Africa Ixmucane Flores-Anderson
NASA TOPS—Success Stories of Open Science Series
Learn by doing transparent, replicable, and understandable science: Q&A with Africa Ixmucane Flores-Anderson on open science practices
Originally from Guatemala, Africa Ixmucane Flores-Anderson is a research scientist at the University of Alabama in Huntsville who has been working with satellite data for over 15 years.
Currently, she works with SERVIR Global—a joint initiative between NASA and the United States Agency for International Development (USAID)—as the Land Cover Land Use Change (LCLUC) and Ecosystems Theme Lead. She focuses on using optical and synthetic aperture radar (SAR) satellite datasets for environmental monitoring, including but not limited to 1) water quality of freshwater bodies, 2) forest disturbances, and 3) LCLUC. She also serves as an Envoy of the NASA-Indian Space Research Organization (ISRO) InSAR (NISAR) mission, and she led the creation of the joint SERVIR-SilvaCarbon SAR Handbook on how to use SAR for forest monitoring and ecosystem applications. She is also a Ph.D. candidate in natural resource sciences at McGill University, specializing in SAR applications to improve forest monitoring.
What is your definition of open science?
Open science is a process that allows us to make science understandable, replicable, and accessible, and all the components that make that happen. For example, any discovery has to be understandable and replicable by someone interested in that topic. In order to do that, we have to create all the components and materials because a peer-reviewed publication sometimes does not provide all of that. Even for scripts, you need to allow everyone to access your code with enough descriptions explaining each step in the workflow. By doing that, I can do the research again myself, and others can understand the concept of that discovery. So, open science is a combination of components that make a discovery replicable.
There are different schools of thought in open science. Where do you focus your open science practices?

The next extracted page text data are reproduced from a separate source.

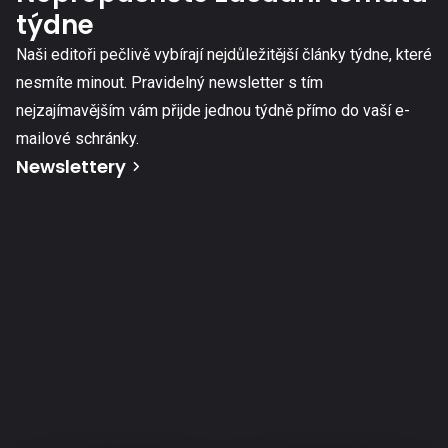
týdne
Naši editoři pečlivě vybírají nejdůležitější články týdne, které
nesmíte minout. Pravidelný newsletter s tím
nejzajímavějším vám přijde jednou týdně přímo do vaší e-
mailové schránky.
Newslettery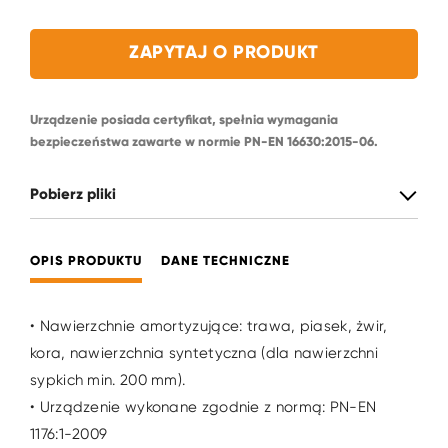
ZAPYTAJ O PRODUKT
Urządzenie posiada certyfikat, spełnia wymagania
bezpieczeństwa zawarte w normie PN-EN 16630:2015-06.
Pobierz pliki
OPIS PRODUKTU
DANE TECHNICZNE
• Nawierzchnie amortyzujące: trawa, piasek, żwir,
kora, nawierzchnia syntetyczna (dla nawierzchni
sypkich min. 200 mm).
• Urządzenie wykonane zgodnie z normą: PN-EN
1176:1-2009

At SERVIR, we have always pursued open science. In Latin America, Africa, and Asia, we have projects called “services,” which are a combination of activities, datasets, training, tools, applications, you name it. Any activities that are executed at each of the SERVIR hubs are publicly available. We started with open data because we have the commitment to share all the outcomes of our work. Another big component of what we’re working on is making scripts and algorithms transparent and available to the public. I realized that, for satellite data to be completely adopted by end users, it’s not only a matter of providing access to the satellite-derived final map because that's a map that someone else created. People want to see what goes behind the scene, what parameters were used, and how they can recreate it; they want to understand the process and create it for themselves and say, “This is mine. I did it.”

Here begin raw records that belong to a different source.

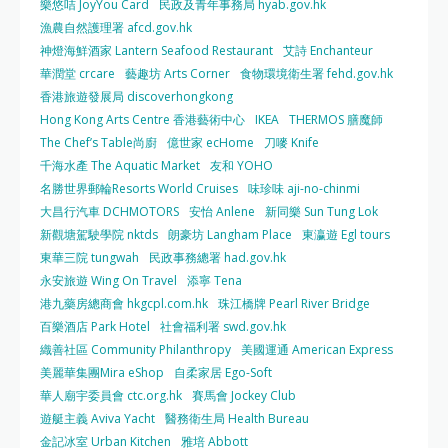
樂悠咭 JoyYou Card
民政及青年事務局 hyab.gov.hk
漁農自然護理署 afcd.gov.hk
神燈海鮮酒家 Lantern Seafood Restaurant
艾詩 Enchanteur
華潤堂 crcare
藝趣坊 Arts Corner
食物環境衛生署 fehd.gov.hk
香港旅遊發展局 discoverhongkong
Hong Kong Arts Centre 香港藝術中心
IKEA
THERMOS 膳魔師
The Chef’s Table尚廚
億世家 ecHome
刀嘜 Knife
千海水產 The Aquatic Market
友和 YOHO
名勝世界郵輪Resorts World Cruises
味珍味 aji-no-chinmi
大昌行汽車 DCHMOTORS
安怡 Anlene
新同樂 Sun Tung Lok
新觀塘駕駛學院 nktds
朗豪坊 Langham Place
東瀛遊 Egl tours
東華三院 tungwah
民政事務總署 had.gov.hk
永安旅遊 Wing On Travel
添寧 Tena
港九藥房總商會 hkgcpl.com.hk
珠江橋牌 Pearl River Bridge
百樂酒店 Park Hotel
社會福利署 swd.gov.hk
織善社區 Community Philanthropy
美國運通 American Express
美麗華集團Mira eShop
自柔家居 Ego-Soft
華人廟宇委員會 ctc.org.hk
賽馬會 Jockey Club
遊艇主義 Aviva Yacht
醫務衛生局 Health Bureau
金記冰室 Urban Kitchen
雅培 Abbott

I think that's where our field is moving, particularly with Big Data and Big Data analytics. Now everyone has access to data and is looking forward to generating their own information. And we are making those methods and algorithms accessible to the end user—the whole workflow from beginning to end, and sometimes even providing the script itself. Scripts may not be easily accessible to everyone due to the programming language used, lack of documentation, proprietary software, or script errors. A lot of work is required to make those workflows accessible, understandable, and replicable—that’s what I'm looking forward to providing with my research. And that's what we try to provide with our handbook (the SAR Handbook) at SERVIR. Working with USAID and NASA, we always try to follow open data policies at SERVIR. In fact, some of our activities were to support the implementation of spatial data infrastructures for countries to create their own data systems to make data shareable. Many of the activities we do in these regions depend on local data. Sometimes data infrastructure is one of the hardest things to obtain—just the process of curating information and making it available to other local institutions and groups.
How do you maintain respect and ethical policies with data without jeopardizing local communities?

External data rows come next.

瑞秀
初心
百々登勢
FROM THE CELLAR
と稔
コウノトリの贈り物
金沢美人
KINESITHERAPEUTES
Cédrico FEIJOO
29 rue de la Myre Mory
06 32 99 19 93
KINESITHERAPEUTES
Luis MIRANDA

We ensure that we have targeted and specific services. That allows us to make sure that we are following good practices. Another way to ensure that is through co-development. Any activity that is implemented is driven by a need particular to what the local stakeholder has requested. That stakeholder becomes the co-developer of that service or activity. Eventually, if not immediately, they will be the ones who continue to provide that service—it is in their best interest to make that activity or process happen. All of that is decided through the co-development process and strong communication. I think that becomes key in the development of science. The SERVIR model works because we have relationships in each of these regions and with local scientists who are doing this work and enabling those communications.
What steps are you taking to accelerate open science?
We start with the definition of what project or analysis we will do, which stems from a local need. We scope our project by a particular stakeholder, given our understanding of the region or country. Who are the actors, and who is doing what with what responsibilities? For my research on Lake Atitlán, for example, the lake authority from the Ministry of Environment in Guatemala had the mandate to monitor the lake and issue official information about the conditions of the lake. There was also a university constantly collecting data on the lake. So those two were our main stakeholders for anything that we produced. They were happy with our qualitative research on the algae bloom maps in 2009. It was through those images that they could define the extent of the bloom and the damage; at its highest point, algae covered almost 40% of the lake. We also created quantitative products in collaboration with the lake authority and the university; I generated an algorithm to define chlorophyll concentration with satellite images for Lake Atitlán. Also, we provided training about how all of this works: the workflow, the principles of why we can use satellite data to monitor algae bloom, and algorithms to do it for Lake Atitlán.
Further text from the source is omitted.